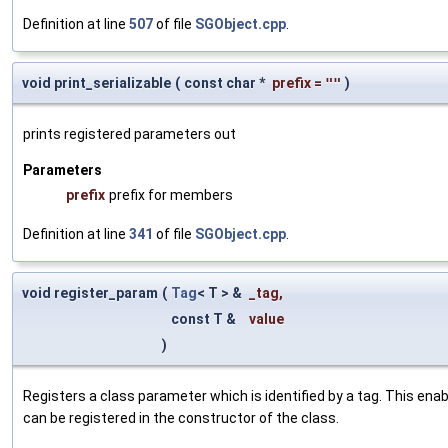
Definition at line
507
of file
SGObject.cpp
.
void print_serializable
(
const char *
prefix
=
""
)
prints registered parameters out
Parameters
prefix
prefix for members
Definition at line
341
of file
SGObject.cpp
.
void register_param
(
Tag
< T > &
_tag
,
const T &
value
)
Registers a class parameter which is identified by a tag. This en
can be registered in the constructor of the class.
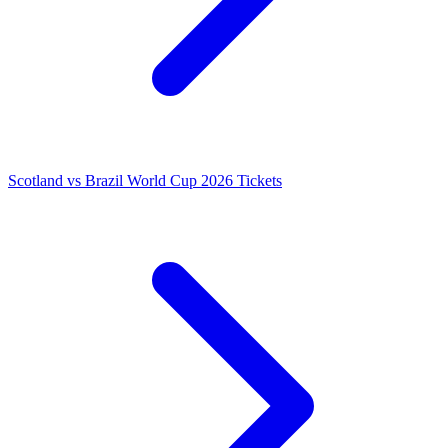
Scotland vs Brazil World Cup 2026 Tickets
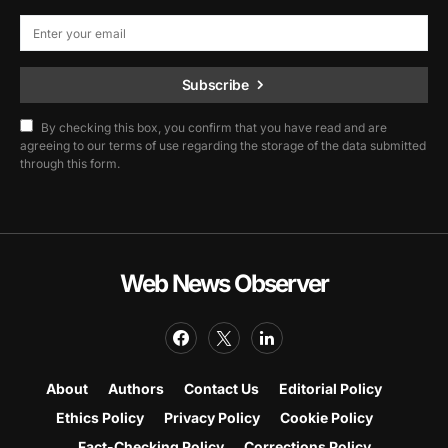
Subscribe
By checking this box, you confirm that you have read and are
agreeing to our terms of use regarding the storage of the data submitted
through this form.
Web News Observer
About
Authors
Contact Us
Editorial Policy
Ethics Policy
Privacy Policy
Cookie Policy
Fact-Checking Policy
Corrections Policy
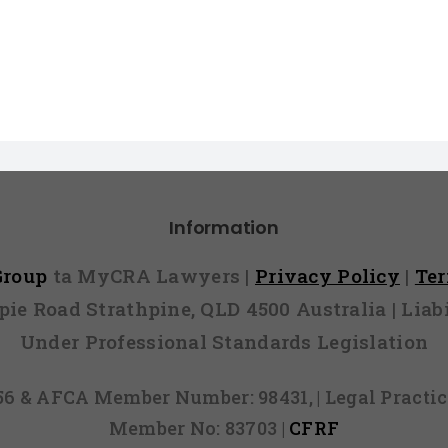
Information
 Group
ta MyCRA Lawyers |
Privacy Policy
|
Te
mpie Road Strathpine, QLD 4500 Australia | Li
Under Professional Standards Legislation
856 & AFCA Member Number: 98431, | Legal Pract
Member No: 83703 |
CFRF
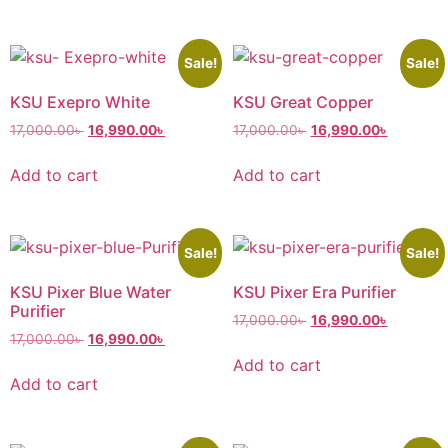
Sale!
Sale!
KSU Exepro White
KSU Great Copper
17,000.00
৳
16,990.00
৳
17,000.00
৳
16,990.00
৳
Add to cart
Add to cart
Sale!
Sale!
KSU Pixer Blue Water
KSU Pixer Era Purifier
Purifier
17,000.00
৳
16,990.00
৳
17,000.00
৳
16,990.00
৳
Add to cart
Add to cart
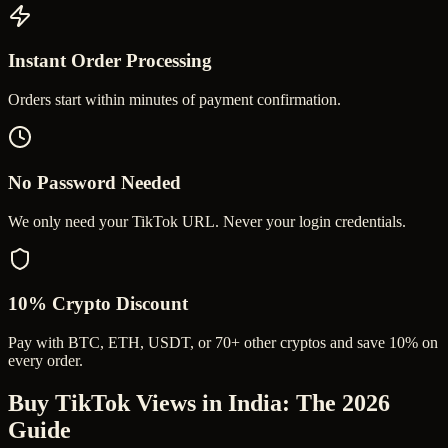
Instant Order Processing
Orders start within minutes of payment confirmation.
No Password Needed
We only need your TikTok URL. Never your login credentials.
10% Crypto Discount
Pay with BTC, ETH, USDT, or 70+ other cryptos and save 10% on
every order.
Buy TikTok Views in India
: The 2026
Guide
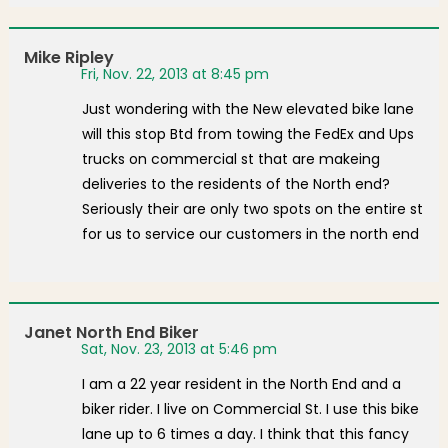
Mike Ripley
Fri, Nov. 22, 2013 at 8:45 pm
Just wondering with the New elevated bike lane
will this stop Btd from towing the FedEx and Ups
trucks on commercial st that are makeing
deliveries to the residents of the North end?
Seriously their are only two spots on the entire st
for us to service our customers in the north end
Janet North End Biker
Sat, Nov. 23, 2013 at 5:46 pm
I am a 22 year resident in the North End and a
biker rider. I live on Commercial St. I use this bike
lane up to 6 times a day. I think that this fancy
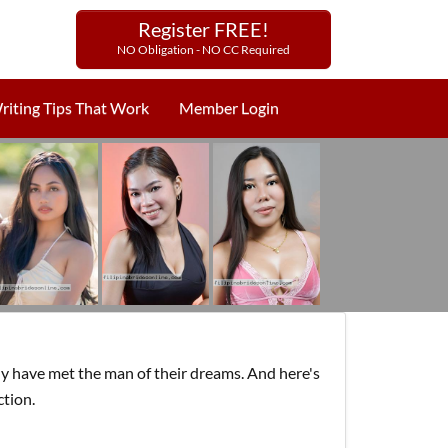
Register FREE!
NO Obligation - NO CC Required
riting Tips That Work
Member Login
y have met the man of their dreams. And here's
ction.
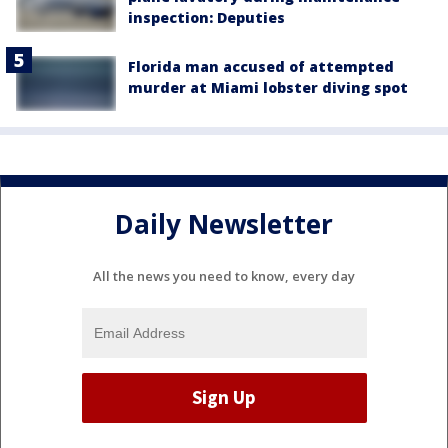
inspection: Deputies
Florida man accused of attempted
murder at Miami lobster diving spot
Daily Newsletter
All the news you need to know, every day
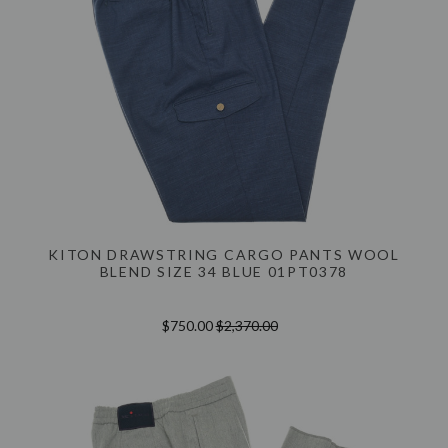
KITON DRAWSTRING CARGO PANTS WOOL
BLEND SIZE 34 BLUE 01PT0378
$750.00
$2,370.00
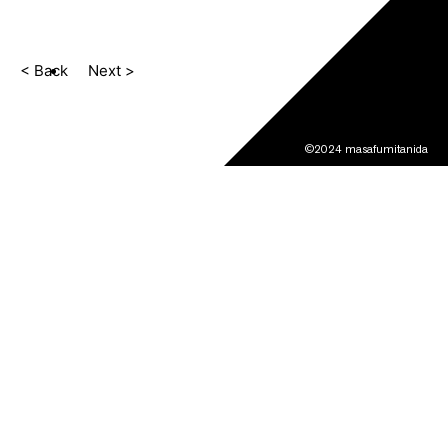
< Back
Next >
©2024 masafumitanida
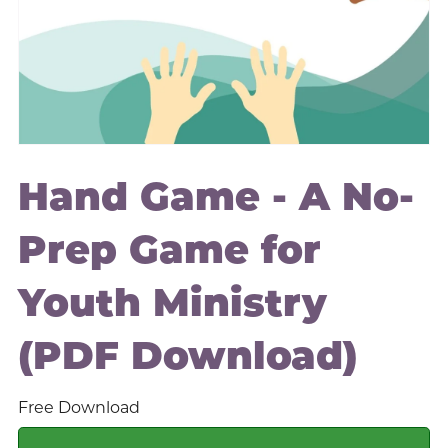
Hand Game - A No-
Prep Game for
Youth Ministry
(PDF Download)
Free Download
= = =
TASK REQUIREMENTS:
Repeat the lines exactly as they stand, from the opening line of the data through the line with "Registers a class". Pictures stay out of the copy.

ANSWER FOR THIS EXERCISE:
Definition at line
507
of file
SGObject.cpp
.
void print_serializable
(
const char *
prefix
=
""
)
prints registered parameters out
Parameters
prefix
prefix for members
Definition at line
341
of file
SGObject.cpp
.
void register_param
(
Tag
< T > &
_tag
,
const T &
value
)
Registers a class parameter which is identified by a tag. This en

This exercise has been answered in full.